Overall measure of accuracy considering both positive and negative results.

Controls (Quality Control)

Known-value materials used to verify accuracy and precision of a test system.

Control Range

Acceptable concentration range a control material must achieve; helps verify system reliability.

Neubauer Hemocytometer

A counting chamber divided into 9 large squares; 0.1 mm depth for cell counting.

WBC Counting Area

Four large corner squares used to count white blood cells; total volume per count ~0.4 µL.

RBC/Platelet Counting Area

Center square/counts for RBCs and the entire center square for platelets.

Buffy Coat

Layer after centrifugation containing white cells and platelets between plasma/serum and packed red cells.

Plasma vs Serum

Plasma is blood fluid with anticoagulant; serum is fluid after clotting (lacks fibrinogen).

EDTA

Ideal anticoagulant for WBC counts; prevents clotting by chelating calcium.

Heparin

Anticoagulant to avoid for some tests (can cause blue background staining in smears).

WBC Reference Interval (Adults/African Descent)

Adults: 4.5–11.0 x 10^3 WBC/mm^3 (Caucasians); 3.0–9.0 x 10^3 (African descent).

Dilution (General)

Mixing solute with solvent to reduce concentration; expressed as a ratio (e.g., 1:5).

Diluent (Solvent)

Liquid used to make a solution less concentrated (e.g., saline).

Serial Dilution

Series of progressively more diluted solutions used to reach very low concentrations.

Cuvette Matching

Using cuvettes of the same size throughout the procedure to prevent error.
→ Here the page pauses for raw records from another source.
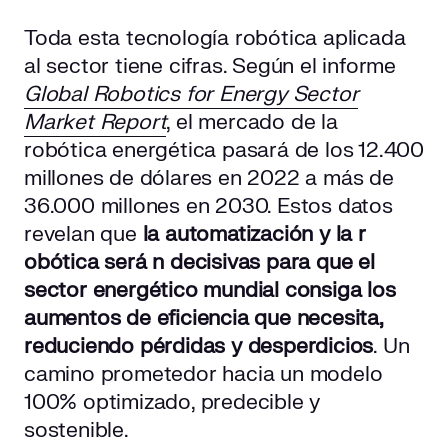
Toda esta tecnología robótica aplicada
al sector tiene cifras. Según el informe
Global Robotics for Energy Sector
Market Report
, el mercado de la
robótica energética pasará de los 12.400
millones de dólares en 2022 a más de
36.000 millones en 2030. Estos datos
revelan que
la
automatización y la r
obótica será
n decisivas
para que el
sector energético mundial consiga los
aumentos de eficiencia que necesita,
reduciendo pérdidas y desperdicios
. Un
camino prometedor hacia un modelo
100% optimizado, predecible y
sostenible.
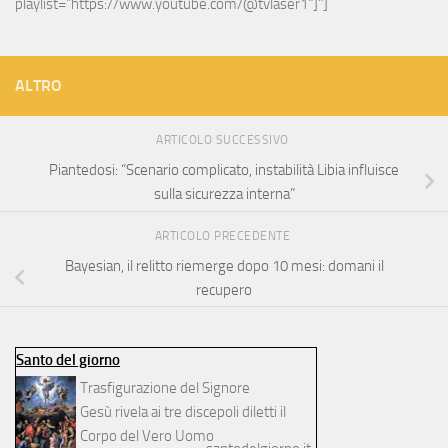
playlist="https://www.youtube.com/@tvlaser1"]"]
ALTRO
ARTICOLO SUCCESSIVO
Piantedosi: “Scenario complicato, instabilità Libia influisce
sulla sicurezza interna”
ARTICOLO PRECEDENTE
Bayesian, il relitto riemerge dopo 10 mesi: domani il
recupero
Santo del giorno
Trasfigurazione del Signore
Gesù rivela ai tre discepoli diletti il
Corpo del Vero Uomo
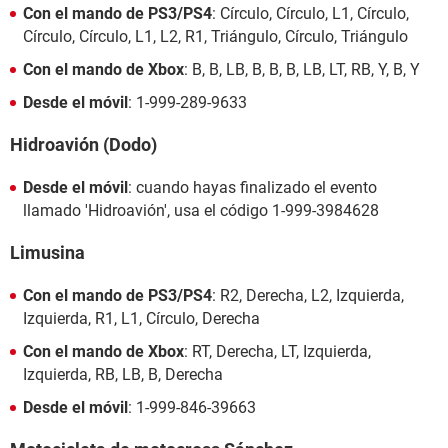
Con el mando de PS3/PS4
: Círculo, Círculo, L1, Círculo,
Círculo, Círculo, L1, L2, R1, Triángulo, Círculo, Triángulo
Con el mando de Xbox
: B, B, LB, B, B, B, LB, LT, RB, Y, B, Y
Desde el móvil
: 1-999-289-9633
Hidroavión (Dodo)
Desde el móvil
: cuando hayas finalizado el evento
llamado 'Hidroavión', usa el código 1-999-3984628
Limusina
Con el mando de PS3/PS4
: R2, Derecha, L2, Izquierda,
Izquierda, R1, L1, Círculo, Derecha
Con el mando de Xbox
: RT, Derecha, LT, Izquierda,
Izquierda, RB, LB, B, Derecha
Desde el móvil
: 1-999-846-39663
Buffy Coat vs Plasma/Serum

Buffy coat is the white cell/platelet layer after centrifugation; plasma/serum are the liquid components.

Beer's Law Calculation (A = abc)

Absorbance equals the product of molar absorptivity, path length, and concentration.

λmax Selection

Choosing the wavelength with maximum absorbance for each assay.

Interference Avoidance (Wavelengths)

Avoid wavelengths absorbed by interfering substances (e.g., 575 nm for hemoglobin).